Tuesday, September 25, 2012

The Omnivore's Dilemma, reviewed by Jarod Wilson



The Omnivore’s Dilemma
Michael Pollan - 2006

Important Quotes:
·         “Descendents from the Maya living in Mexico still sometimes refer to themselves as ‘the corn people’ . . . meant to acknowledge their abiding dependence on this miraculous grass, the staple of their diet for almost nine thousand years.”
o   “For an American like me, growing up linked to a very different food chain, yet one that is also rooted in a field of corn, not to think of himself as a corn person suggest either a failure of imagination or a triumph of capitalism.”
o   “When you look at isotope ratios, we North Americans look like corn chips with legs.”
·         “. . . Butz set to work dismantling the New Deal farm regime of price supports . . . He abolished the Ever-Normal Granary and, with the 1973 farm bill, began replacing the New Deal system of supporting prices through loans, government grain purchases, and land idling with a new system of direct payments to farmers.”
·         “Of the thirty-eight ingredients it takes to make a McNugget, I counted thirteen that can be derived from corn.”
o   “But perhaps the most alarming ingredient in a Chicken McNugget is tertiary butylhydroquinone, or TBHQ, an antioxidant derived from petroleum that is either sprayed directly on the nugget r the inside of the box it comes in to ‘help preserve freshness.’  According to A Consumer’s Dictionary of Food Additives, TBHQ is a form of butane (i.e., lighter fluid) the FDA allows processors to use sparingly in our food.”
o   A Chicken McNugget is actually 56% corn derived.
·         “’Organic’ on the label conjures up a rich narrative, even if it is the consumer who fills in most of the details, supplying the hero (American Family Farmer), the villain (Agribusinessman), and the literary genre, which I’ve come to think of as Supermarket Pastoral.  By now we may know better than to believe this too simple story, but not much better, and the grocery store poets do everything they can to encourage us in our willing suspension of disbelief.”
·         “. . . In an industrial society, most people haven’t the time or the inclination to follow their food back to the farm, a farm which today is apt to be, on average, fifteen hundred miles away.”
·         “[In the 70’s,] organic’s rejection of agricultural chemicals was also a rejection of the war machine, since the same corporations—Dow, Monsanto—that manufactured pesticides also made napalm and Agent Orange, the herbicide with which the U.S. military was waging war against nature in Southeast Asia.  Eating organic thus married the personal to the political.”
·         “Yet for the great majority of us the story is not quite so simple.  As a society we Americas spend only a fraction of our disposable income feeding ourselves—about a tenth, down from a fifth in the 1950s.  Americans today spend less on food, as a percentage of disposable income, than any other industrialized nation, and probably less than any people in the history of the world.”

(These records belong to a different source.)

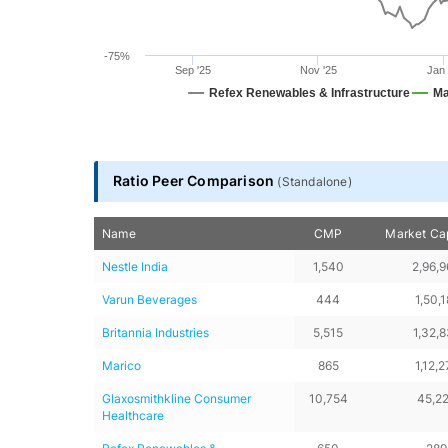
-75%
Sep '25
Nov '25
Jan 
Refex Renewables & Infrastructure
Ma
End of interactive chart.
Ratio Peer Comparison
(
Standalone
)
Name
CMP
Market Cap
Nestle India
1,540
2,96,
Varun Beverages
444
1,50,1
Britannia Industries
5,515
1,32,
Marico
865
1,12,2
Glaxosmithkline Consumer 
10,754
45,2
Healthcare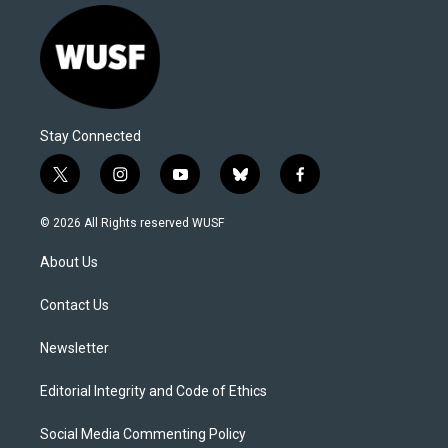
Stay Connected
t
i
y
b
f
w
n
o
l
a
i
s
u
u
c
© 2026 All Rights reserved WUSF
t
t
t
e
e
t
a
u
s
b
About Us
e
g
b
k
o
r
r
e
y
o
a
k
Contact Us
m
Newsletter
Editorial Integrity and Code of Ethics
Social Media Commenting Policy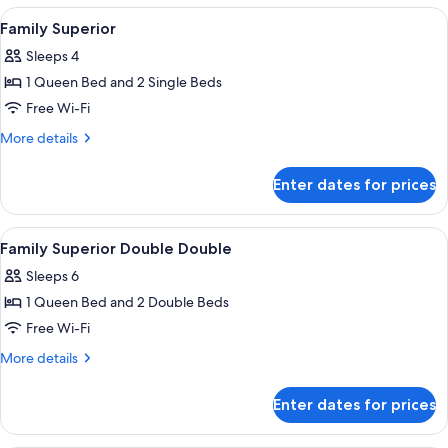
Double
View
A hotel room with a bed, a desk, a cha
5
Family Superior
all
Sleeps 4
photos
1 Queen Bed and 2 Single Beds
for
Family
Free Wi-Fi
Superior
More
More details
details
for
Enter dates for prices
Family
Superior
View
A neatly made bed with white linens a
4
Family Superior Double Double
all
Sleeps 6
photos
1 Queen Bed and 2 Double Beds
for
Family
Free Wi-Fi
Superior
More
More details
Double
details
for
Double
Enter dates for prices
Family
Superior
Double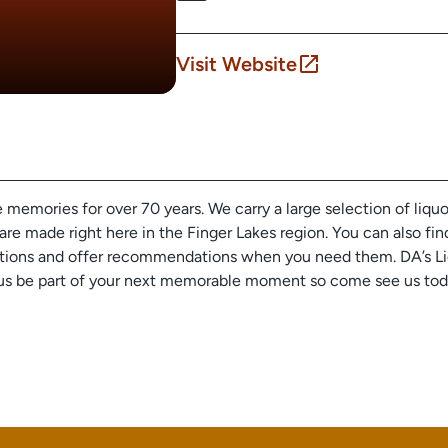
Visit Website
emories for over 70 years. We carry a large selection of liquors
are made right here in the Finger Lakes region. You can also fin
tions and offer recommendations when you need them. DA’s Liqu
Let us be part of your next memorable moment so come see us to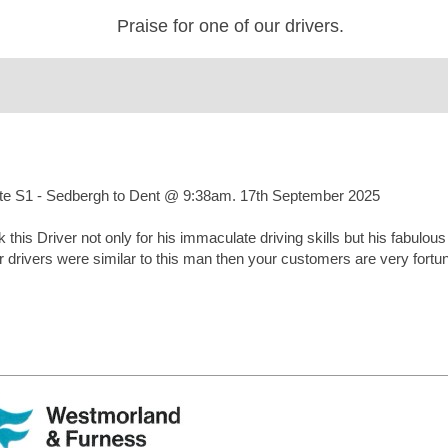
Praise for one of our drivers.
ute S1 - Sedbergh to Dent @ 9:38am. 17th September 2025
k this Driver not only for his immaculate driving skills but his fabulou
our drivers were similar to this man then your customers are very for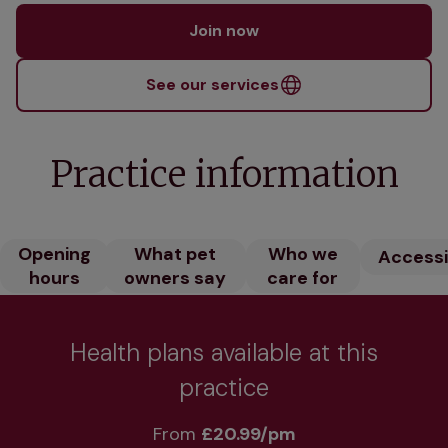
Join now
See our services
Practice information
Opening
What pet
Who we
Accessib
hours
owners say
care for
Health plans available at this
practice
From 
£20.99/pm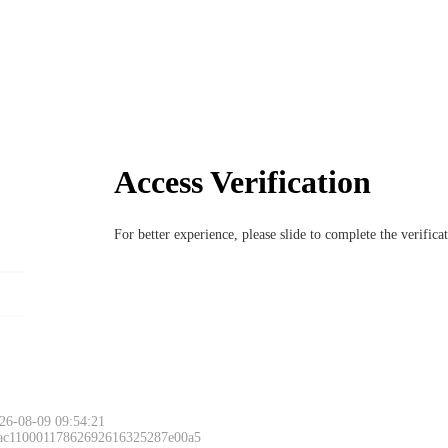
Access Verification
For better experience, please slide to complete the verific
26-08-09 09:54:21
 ac11000117862692616325287e00a5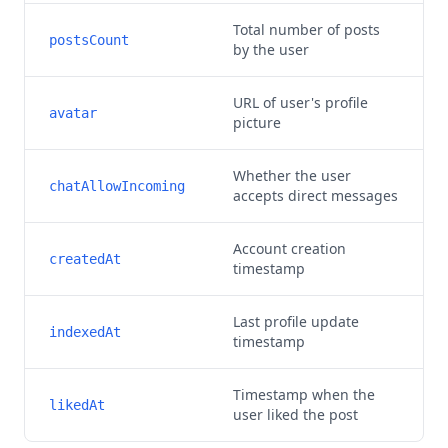
Total number of posts
postsCount
by the user
URL of user's profile
avatar
picture
Whether the user
chatAllowIncoming
accepts direct messages
Account creation
createdAt
timestamp
Last profile update
indexedAt
timestamp
Timestamp when the
likedAt
user liked the post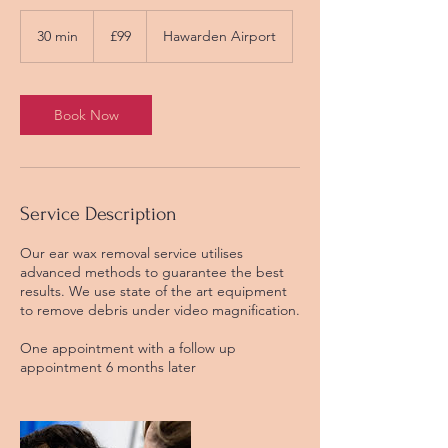
99
British
30 min
3
£99
Hawarden Airport
pounds
0
m
i
n
Book Now
Service Description
Our ear wax removal service utilises
advanced methods to guarantee the best
results. We use state of the art equipment
to remove debris under video magnification.
One appointment with a follow up
appointment 6 months later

Conclusions and Thought-Provoking Questions:
·         We have become a society that is highly reliant on monoculture—specifically the monoculture of corn. 
·         Corn is the staple food in nearly every piece of Americans’ diets.  This is largely because of government subsidies and the political-driving system that is Dow and Monsanto.
·         People in the US eat more food than any other country in the world (per capita), but spend less on average for that food.  Our priorities are out of line.  Our economy—and our environment and bodies—are suffering because of it. 
·         Even with the rise of “organic” farming, much of this farming is more sustainable than actually organic.  No, there are not pesticides being used, but we are still operating on the monoculture idea when we create organic factory farms.  Even organic chicken (that is “free range” and “cage free”) does not lead a life that is as peaceful as you would be led to believe.
·         How has this shift in food affected our environment?  Health?  Economy?
·         Is there ever going to be a way to move away from corporate farming and back to a more “pastoral” way of farming?  If so, what will it take?
·         What do you think the biggest issue with the food system today is?  Can we, as a small group of people, truly make an impact on it?